## [Exercise aim]
Search the records for the string "Guitar" and copy every line in which it appears.
══ Input for this task
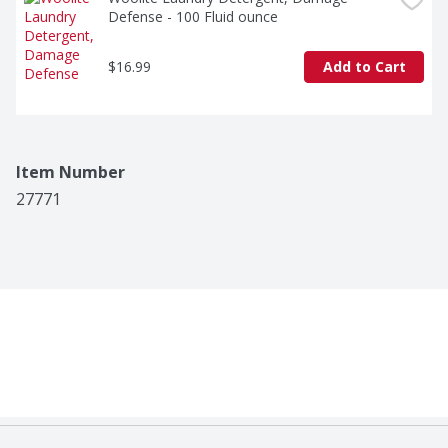
Defense - 100 Fluid ounce
$16.99
Add to Cart
Item Number
27771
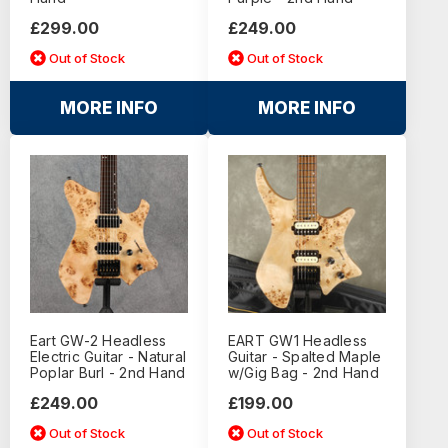
£299.00
£249.00
Out of Stock
Out of Stock
MORE INFO
MORE INFO
Eart GW-2 Headless
EART GW1 Headless
Electric Guitar - Natural
Guitar - Spalted Maple
Poplar Burl - 2nd Hand
w/Gig Bag - 2nd Hand
£249.00
£199.00
Out of Stock
Out of Stock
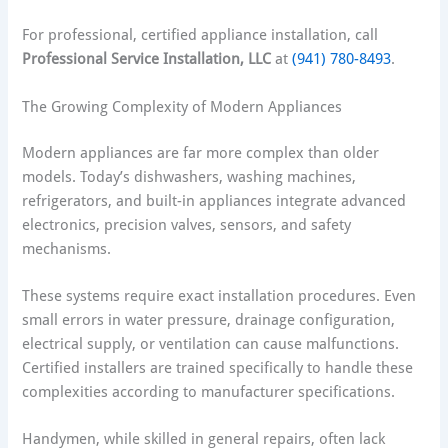
For professional, certified appliance installation, call
Professional Service Installation, LLC
at
(941) 780-8493
.
The Growing Complexity of Modern Appliances
Modern appliances are far more complex than older
models. Today’s dishwashers, washing machines,
refrigerators, and built-in appliances integrate advanced
electronics, precision valves, sensors, and safety
mechanisms.
These systems require exact installation procedures. Even
small errors in water pressure, drainage configuration,
electrical supply, or ventilation can cause malfunctions.
Certified installers are trained specifically to handle these
complexities according to manufacturer specifications.
Handymen, while skilled in general repairs, often lack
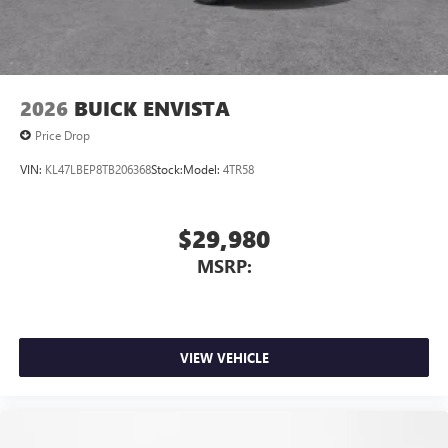
2026
BUICK ENVISTA
Price Drop
VIN:
KL47LBEP8TB206368
Stock:
Model:
4TR58
$29,980
MSRP:
VIEW VEHICLE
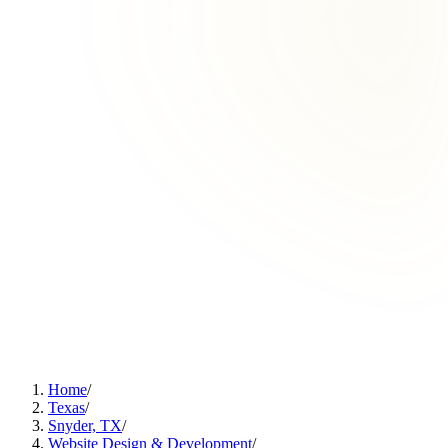
Home
/
Texas
/
Snyder, TX
/
Website Design & Development
/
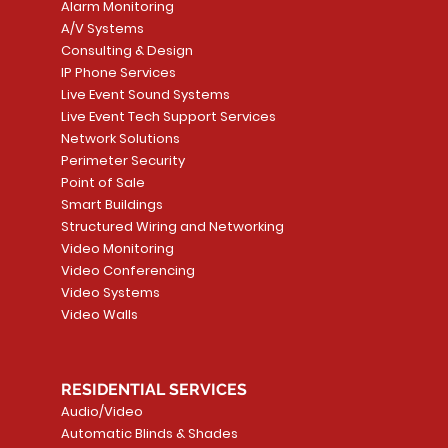
Alarm Monitoring
A/V Systems
Consulting & Design
IP Phone Services
Live Event Sound Systems
T&T
OR
PG9985 Wireless Flood
LUTRON - CLARO
Quick View
Quick View
2GIG SMKT100-34
LUTRON - WALLP
Quick View
Quick View
Live Event Tech Support Services
Path
Detector, Liquid Leak
WALLPLATE 1 GNG WH
/ Heat / Freeze De
ADAPTER
Network Solutions
r, PC-
Sensor
Price
Price
Price
Perimeter Security
CA$6.40
CA$154.99
CA$13.72
Price
Point of Sale
CA$108.99
Smart Buildings
Add to Cart
Add to Car
Add to Car
Structured Wiring and Networking
Add to Cart
Video Monitoring
Video Conferencing
Video Systems
Video Walls
RESIDENTIAL SERVICES
Audio/Video
Automatic Blinds & Shades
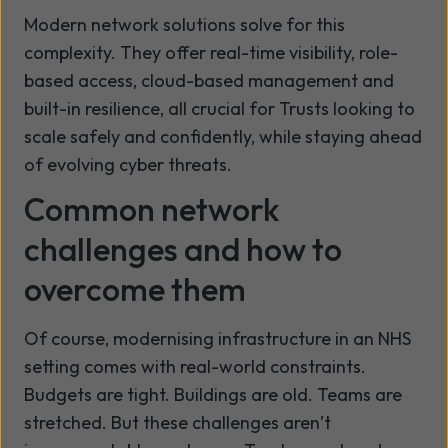
Modern network solutions solve for this
complexity. They offer real-time visibility, role-
based access, cloud-based management and
built-in resilience, all crucial for Trusts looking to
scale safely and confidently, while staying ahead
of evolving cyber threats.
Common network
challenges and how to
overcome them
Of course, modernising infrastructure in an NHS
setting comes with real-world constraints.
Budgets are tight. Buildings are old. Teams are
stretched. But these challenges aren’t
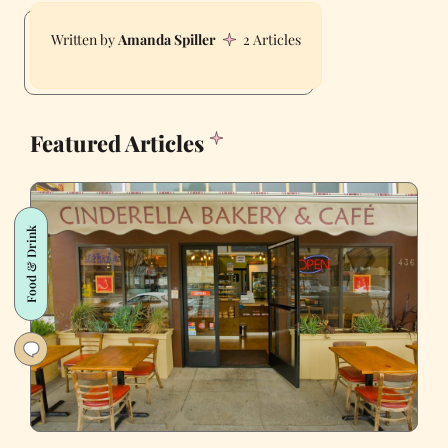
Amanda Spiller
2 Articles
Featured Articles
Food & Drink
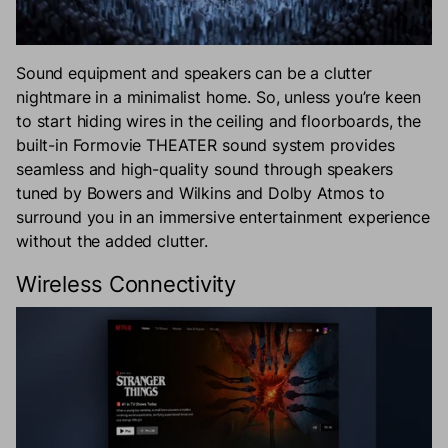
Sound equipment and speakers can be a clutter
nightmare in a minimalist home. So, unless you’re keen
to start hiding wires in the ceiling and floorboards, the
built-in Formovie THEATER sound system provides
seamless and high-quality sound through speakers
tuned by Bowers and Wilkins and Dolby Atmos to
surround you in an immersive entertainment experience
without the added clutter.
Wireless Connectivity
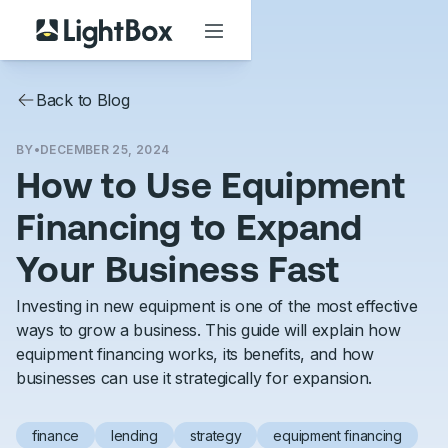
Back to Blog
BY
•
DECEMBER 25, 2024
How to Use Equipment
Financing to Expand
Your Business Fast
Investing in new equipment is one of the most effective
ways to grow a business. This guide will explain how
equipment financing works, its benefits, and how
businesses can use it strategically for expansion.
finance
lending
strategy
equipment financing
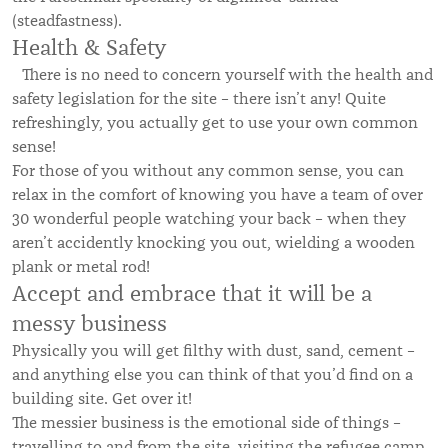
(steadfastness).
Health & Safety
There is no need to concern yourself with the health and
safety legislation for the site – there isn’t any! Quite
refreshingly, you actually get to use your own common
sense!
For those of you without any common sense, you can
relax in the comfort of knowing you have a team of over
30 wonderful people watching your back – when they
aren’t accidently knocking you out, wielding a wooden
plank or metal rod!
Accept and embrace that it will be a
messy business
Physically you will get filthy with dust, sand, cement –
and anything else you can think of that you’d find on a
building site. Get over it!
The messier business is the emotional side of things –
travelling to and from the site, visiting the refugee camp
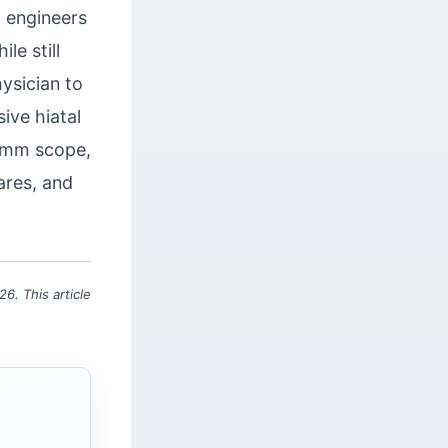
, engineers
le still
ysician to
ive hiatal
.5mm scope,
nares, and
6. This article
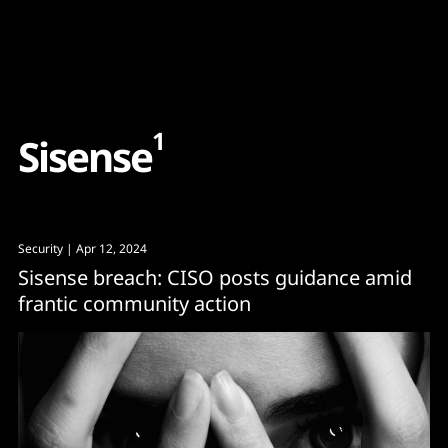
Content
Paint
1
S
i
s
e
n
s
e
Security
| Apr 12, 2024
Sisense breach: CISO posts guidance amid
frantic community action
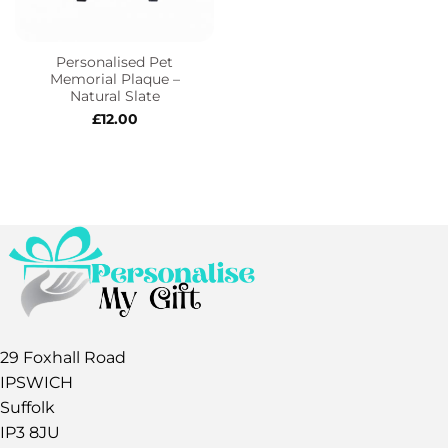
Personalised Pet
Memorial Plaque –
Natural Slate
£
12.00
29 Foxhall Road
IPSWICH
Suffolk
IP3 8JU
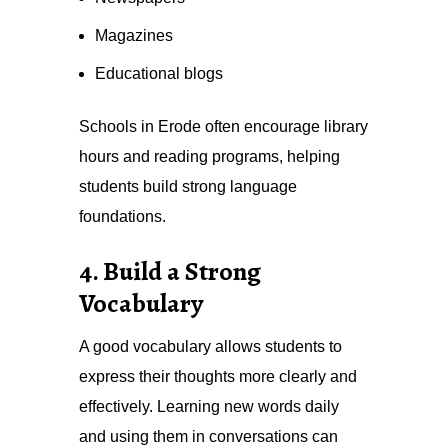
Magazines
Educational blogs
Schools in Erode often encourage library
hours and reading programs, helping
students build strong language
foundations.
4. Build a Strong
Vocabulary
A good vocabulary allows students to
express their thoughts more clearly and
effectively. Learning new words daily
and using them in conversations can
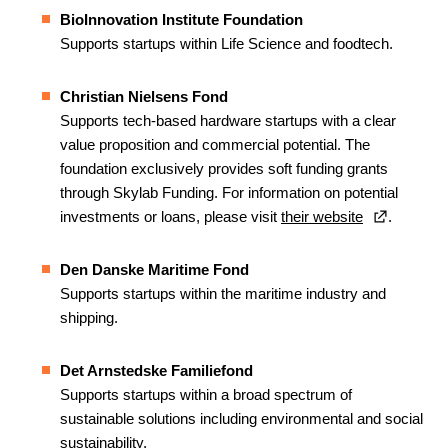
BioInnovation Institute Foundation
Supports startups within Life Science and foodtech.
Christian Nielsens Fond
Supports tech-based hardware startups with a clear
value proposition and commercial potential. The
foundation exclusively provides soft funding grants
through Skylab Funding. For information on potential
investments or loans, please visit
their website
.
Den Danske Maritime Fond
Supports startups within the maritime industry and
shipping.
Det Arnstedske Familiefond
Supports startups within a broad spectrum of
sustainable solutions including environmental and social
sustainability.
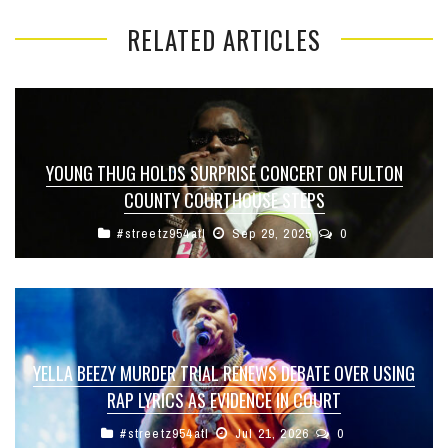
RELATED ARTICLES
YOUNG THUG HOLDS SURPRISE CONCERT ON FULTON
COUNTY COURTHOUSE STEPS
#streetz954atl
Sep 29, 2025
0
YELLA BEEZY MURDER TRIAL RENEWS DEBATE OVER USING
RAP LYRICS AS EVIDENCE IN COURT
#streetz954atl
Jul 21, 2026
0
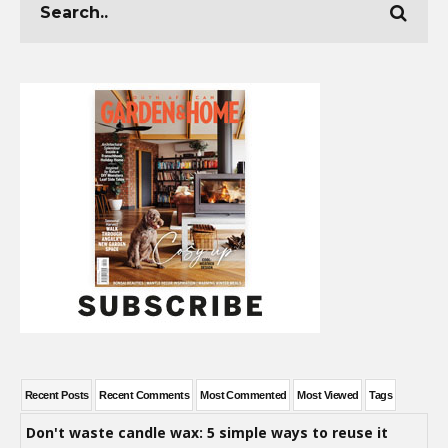
Recent Posts
Recent Comments
Most Commented
Most Viewed
Tags
Don't waste candle wax: 5 simple ways to reuse it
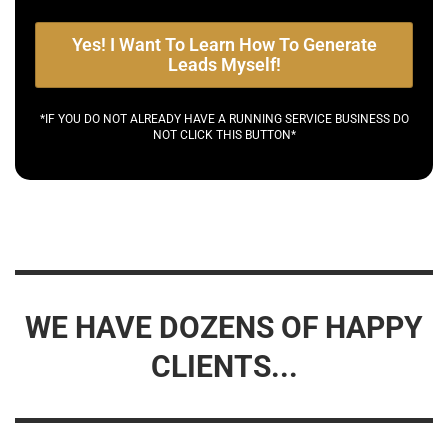
Yes! I Want To Learn How To Generate
Leads Myself!
*IF YOU DO NOT ALREADY HAVE A RUNNING SERVICE BUSINESS DO
NOT CLICK THIS BUTTON*
WE HAVE DOZENS OF HAPPY
CLIENTS...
════
## [Completed exercise]
Electric Guitar - Natural
Guitar - Spalted Maple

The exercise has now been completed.